• [ASSIGNMENT] Pictures do not belong in the copy; quote every entry below exactly.

• [DATA TO USE]
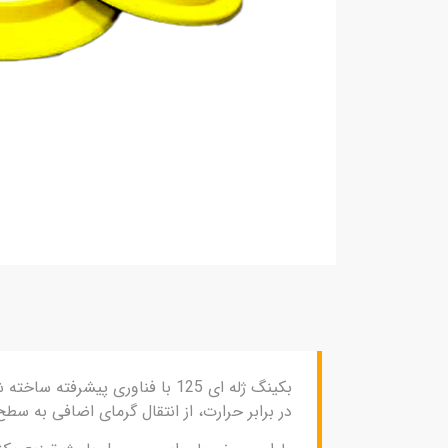
بکینگ ژله ای 125 با فناوری پیش
در برابر حرارت، از انتقال گرمای اضافی به سط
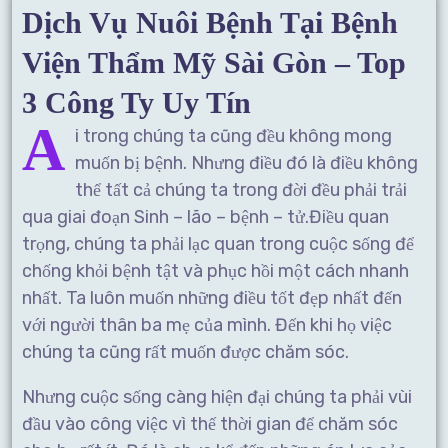
Dịch Vụ Nuôi Bệnh Tại Bệnh
Viện Thẩm Mỹ Sài Gòn – Top
3 Công Ty Uy Tín
A
i trong chúng ta cũng đều không mong
muốn bị bệnh. Nhưng điều đó là điều không
thể tất cả chúng ta trong đời đều phải trải
qua giai đoạn Sinh – lão – bệnh – tử.Điều quan
trọng, chúng ta phải lạc quan trong cuộc sống để
chống khỏi bệnh tật và phục hồi một cách nhanh
nhất. Ta luôn muốn những điều tốt đẹp nhất đến
với người thân ba mẹ của mình. Đến khi họ việc
chúng ta cũng rất muốn được chăm sóc.
Nhưng cuộc sống càng hiện đại chúng ta phải vùi
đầu vào công việc vì thế thời gian để chăm sóc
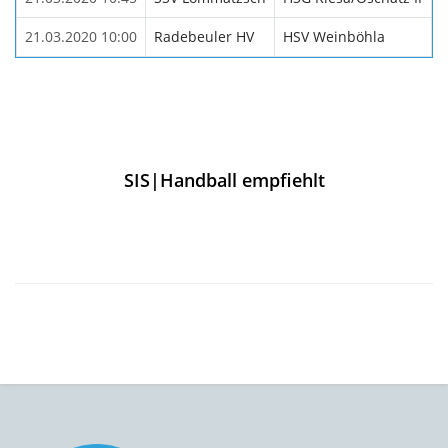
21.03.2020 10:00
Radebeuler HV
HSV Weinböhla
SIS|Handball empfiehlt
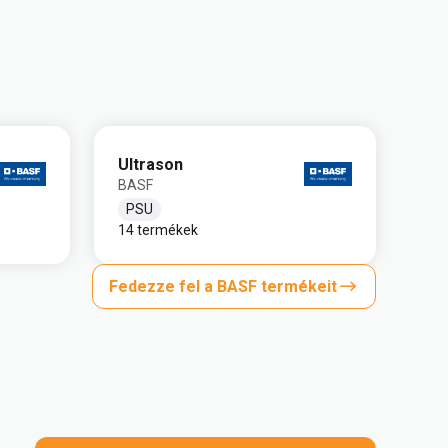
Ultrason
BASF
PSU
14 termékek
Fedezze fel a BASF termékeit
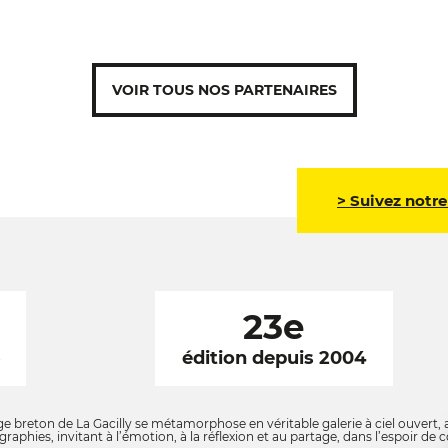
VOIR TOUS NOS PARTENAIRES
> Suivez notre
23e
6
édition depuis 2004
ge breton de La Gacilly se métamorphose en véritable galerie à ciel ouvert, a
raphies, invitant à l’émotion, à la réflexion et au partage, dans l’espoir d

• [RESPONSE TO THE EXERCISE]
بکینگ ژله ای 125 با فناوری پیش
در برابر حرارت، از انتقال گرمای اضافی به سط
Dịch Vụ Nuôi Bệnh Tại Bệnh
Viện Thẩm Mỹ Sài Gòn – Top
3 Công Ty Uy Tín
A
i trong chúng ta cũng đều không mong
muốn bị bệnh. Nhưng điều đó là điều không
thể tất cả chúng ta trong đời đều phải trải
qua giai đoạn Sinh – lão – bệnh – tử.Điều quan
trọng, chúng ta phải lạc quan trong cuộc sống để
chống khỏi bệnh tật và phục hồi một cách nhanh
nhất. Ta luôn muốn những điều tốt đẹp nhất đến
với người thân ba mẹ của mình. Đến khi họ việc
chúng ta cũng rất muốn được chăm sóc.
Nhưng cuộc sống càng hiện đại chúng ta phải vùi
đầu vào công việc vì thế thời gian để chăm sóc
21.03.2020 10:00
Radebeuler HV
HSV Weinböhla
SIS|Handball empfiehlt
Ultrason
BASF
PSU
14 termékek
Fedezze fel a BASF termékeit
VOIR TOUS NOS PARTENAIRES
> Suivez notre
23e
6
édition depuis 2004
ge breton de La Gacilly se métamorphose en véritable galerie à ciel ouvert, a
raphies, invitant à l’émotion, à la réflexion et au partage, dans l’espoir d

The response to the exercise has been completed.